About this task -
Each line that has the string "être" must be copied from the records below.

Dataset entries -

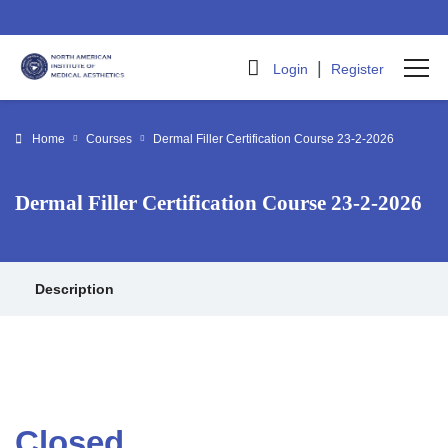
|
Login
Register
Home
Courses
Dermal Filler Certification Course 23-2-2026
Dermal Filler Certification Course 23-2-2026
Description
Closed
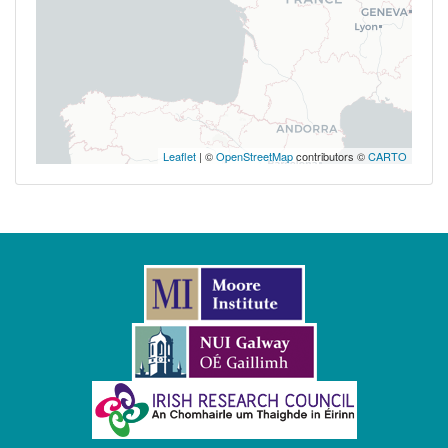
Leaflet
| ©
OpenStreetMap
contributors ©
CARTO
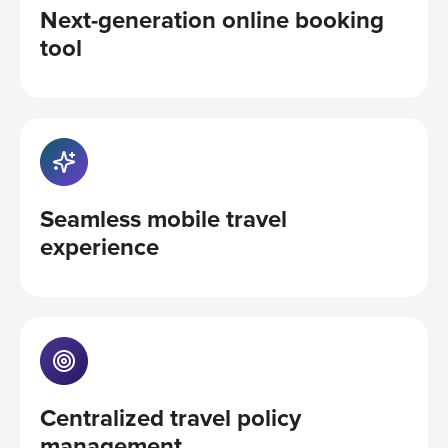
Next-generation online booking
tool
Seamless mobile travel
experience
Centralized travel policy
management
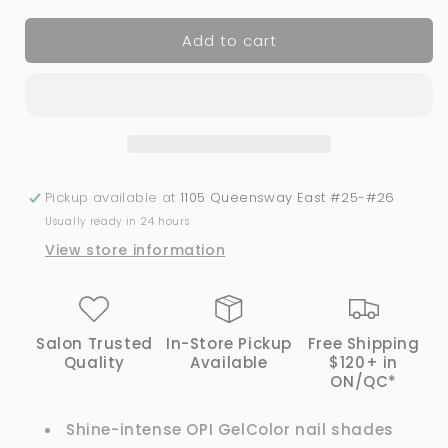
for
for
Add to cart
OPI
OPI
GelColor
GelColor
-
-
Was
Was
It
It
All
All
Just
Just
A
A
Pickup available at
1105 Queensway East #25-#26
Dream?
Dream?
Usually ready in 24 hours
-
-
View store information
G44
G44
Salon Trusted
In-Store Pickup
Free Shipping
Quality
Available
$120+ in
ON/QC*
Shine-intense OPI GelColor nail shades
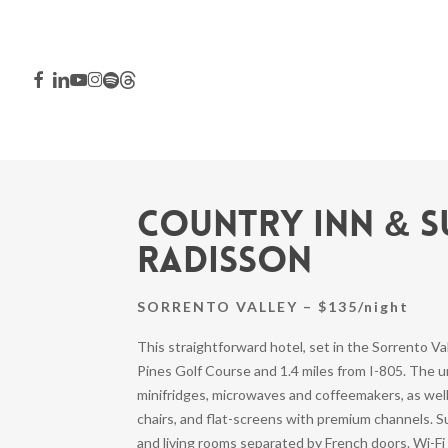
Skip
to
main
FACEBOOK
LINKEDIN
YOUTUBE
INSTAGRAM
SPOTIFY
THREADS
content
Country Inn & S
Radisson
SORRENTO VALLEY – $135/night
This straightforward hotel, set in the Sorrento Val
Pines Golf Course and 1.4 miles from I-805. The
Hit enter to search or ESC to close
minifridges, microwaves and coffeemakers, as wel
chairs, and flat-screens with premium channels. Su
and living rooms separated by French doors. Wi-Fi 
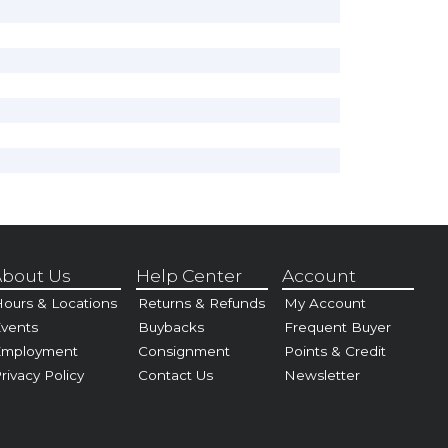
bout Us
Help Center
Account
ours & Locations
Returns & Refunds
My Account
vents
Buybacks
Frequent Buyer
Employment
Consignment
Points & Credit
rivacy Policy
Contact Us
Newsletter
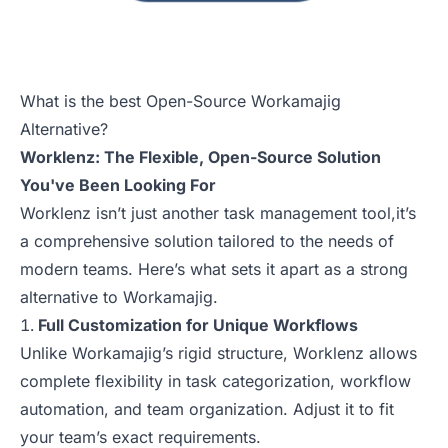
What is the best Open-Source Workamajig
Alternative?
Worklenz: The Flexible, Open-Source Solution
You've Been Looking For
Worklenz isn’t just another task management tool,it’s
a comprehensive solution tailored to the needs of
modern teams. Here’s what sets it apart as a strong
alternative to Workamajig.
Full Customization for Unique Workflows
Unlike Workamajig’s rigid structure, Worklenz allows
complete flexibility in task categorization, workflow
automation, and team organization. Adjust it to fit
your team’s exact requirements.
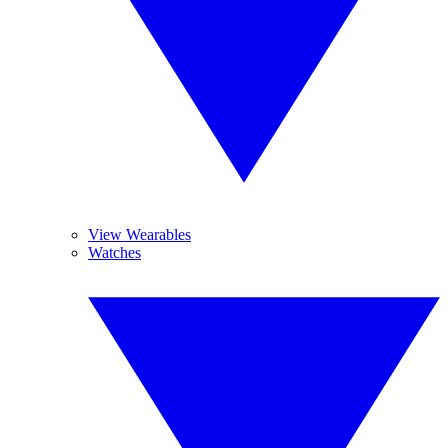
View Wearables
Watches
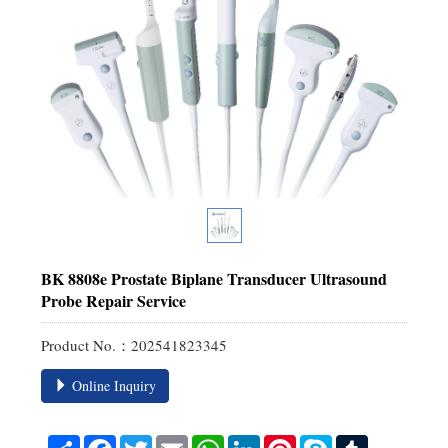
BK 8808e Prostate Biplane Transducer Ultrasound
Probe Repair Service
Product No.：202541823345
Online Inquiry
Share
Facebook
Twitter
Email
WhatsApp
LinkedIn
Pinterest
Skype
Tumblr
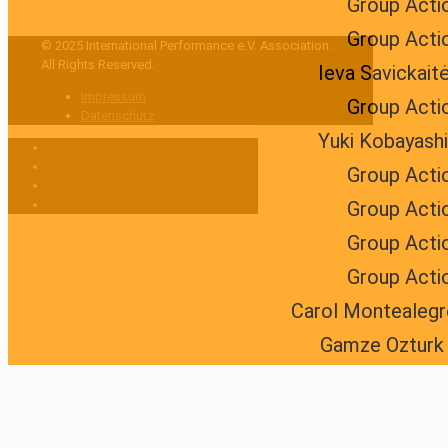
Group Acti
Group Acti
© 2025 International Performance e.V. Association.
All Rights Reserved.
Ieva Savickait
Impressum
Group Acti
Datenschutz
Yuki Kobayashi
Group Acti
Group Acti
Group Acti
Group Acti
Carol Montealegr
Gamze Ozturk 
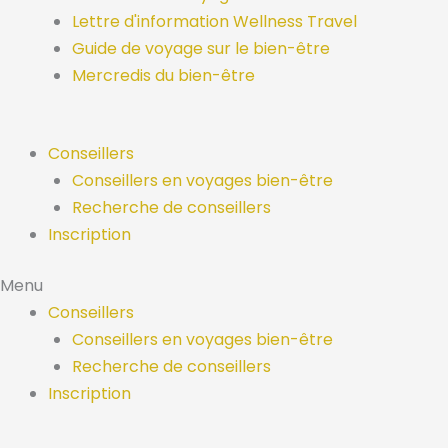
Lettre d'information Wellness Travel
Guide de voyage sur le bien-être
Mercredis du bien-être
Conseillers
Conseillers en voyages bien-être
Recherche de conseillers
Inscription
Menu
Conseillers
Conseillers en voyages bien-être
Recherche de conseillers
Inscription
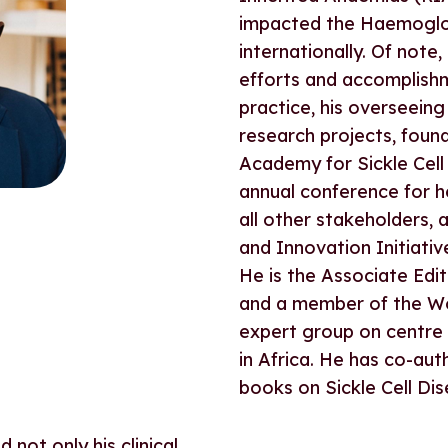
impacted the Haemoglob
internationally. Of not
efforts and accomplishme
practice, his overseeing
research projects, foun
Academy for Sickle Cell
annual conference for h
all other stakeholders, 
and Innovation Initiativ
He is the Associate Edit
and a member of the Wo
expert group on centre o
in Africa. He has co-au
books on Sickle Cell Dis
not only his clinical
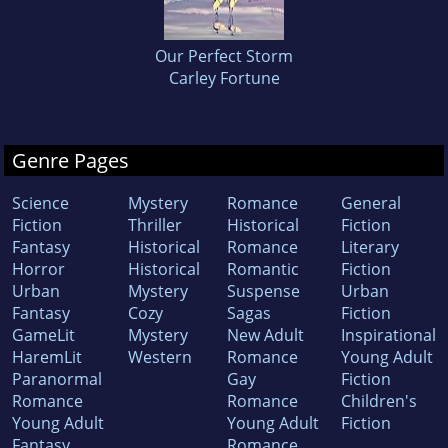
Our Perfect Storm
Carley Fortune
Genre Pages
Science
Mystery
Romance
General
Fiction
Thriller
Historical
Fiction
Fantasy
Historical
Romance
Literary
Horror
Historical
Romantic
Fiction
Urban
Mystery
Suspense
Urban
Fantasy
Cozy
Sagas
Fiction
GameLit
Mystery
New Adult
Inspirational
HaremLit
Western
Romance
Young Adult
Paranormal
Gay
Fiction
Romance
Romance
Children's
Young Adult
Young Adult
Fiction
Fantasy
Romance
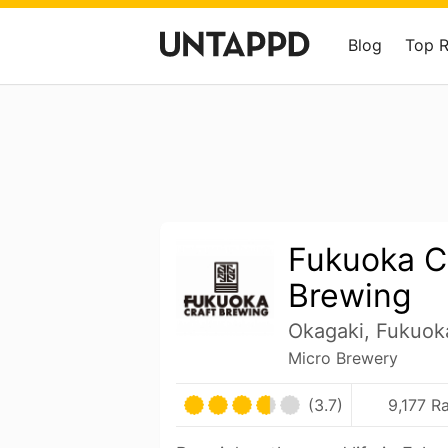
Blog
Top 
Fukuoka C
Brewing
Okagaki, Fukuok
Micro Brewery
(3.7)
9,177 R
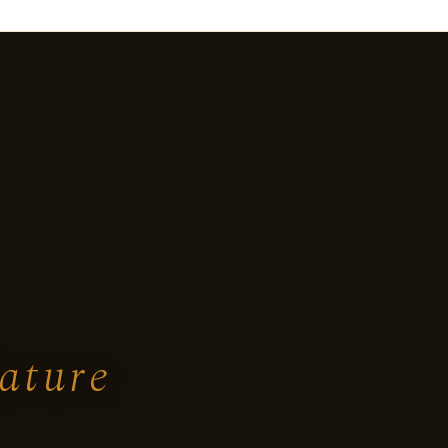
ature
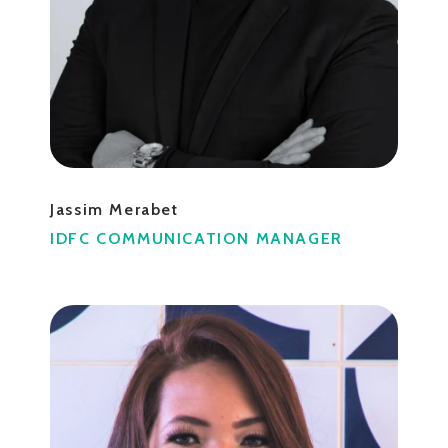
Jassim Merabet
IDFC COMMUNICATION MANAGER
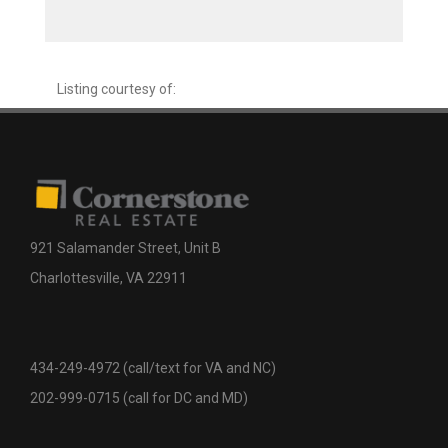
Listing courtesy of:
921 Salamander Street, Unit B
Charlottesville, VA 22911
434-249-4972 (call/text for VA and NC)
202-999-0715 (call for DC and MD)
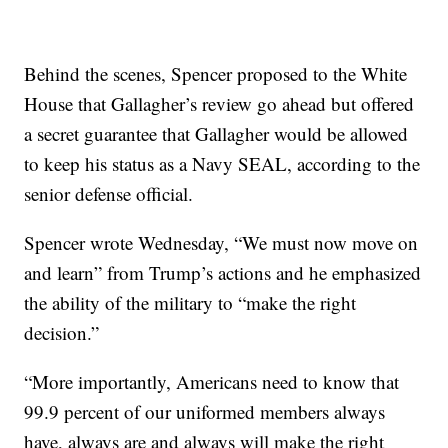
Behind the scenes, Spencer proposed to the White
House that Gallagher’s review go ahead but offered
a secret guarantee that Gallagher would be allowed
to keep his status as a Navy SEAL, according to the
senior defense official.
Spencer wrote Wednesday, “We must now move on
and learn” from Trump’s actions and he emphasized
the ability of the military to “make the right
decision.”
“More importantly, Americans need to know that
99.9 percent of our uniformed members always
have, always are and always will make the right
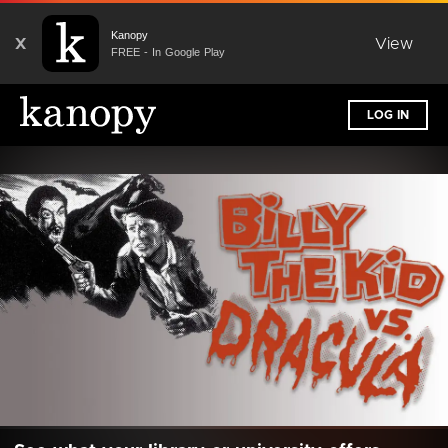
Kanopy
X
View
FREE - In Google Play
LOG IN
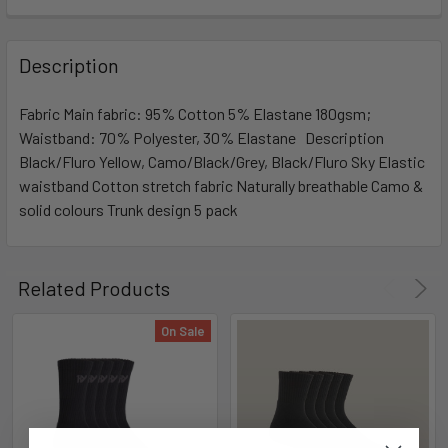
Description
Fabric Main fabric: 95% Cotton 5% Elastane 180gsm;
Waistband: 70% Polyester, 30% Elastane Description
Black/Fluro Yellow, Camo/Black/Grey, Black/Fluro Sky Elastic
waistband Cotton stretch fabric Naturally breathable Camo &
solid colours Trunk design 5 pack
Related Products
On Sale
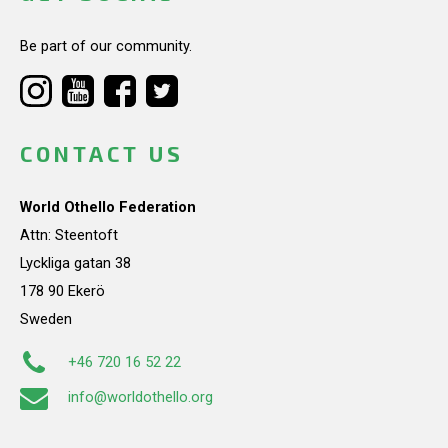
Be part of our community.
CONTACT US
World Othello Federation
Attn: Steentoft
Lyckliga gatan 38
178 90 Ekerö
Sweden
+46 720 16 52 22
info@worldothello.org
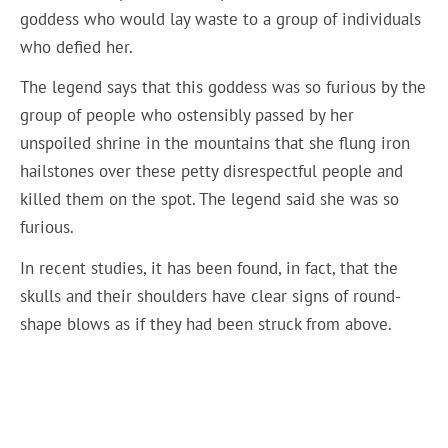
goddess who would lay waste to a group of individuals
who defied her.
The legend says that this goddess was so furious by the
group of people who ostensibly passed by her
unspoiled shrine in the mountains that she flung iron
hailstones over these petty disrespectful people and
killed them on the spot. The legend said she was so
furious.
In recent studies, it has been found, in fact, that the
skulls and their shoulders have clear signs of round-
shape blows as if they had been struck from above.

Solution for this problem -
Guide de voyage sur le bien-être
Mercredis du bien-être
Conseillers en voyages bien-être
Conseillers en voyages bien-être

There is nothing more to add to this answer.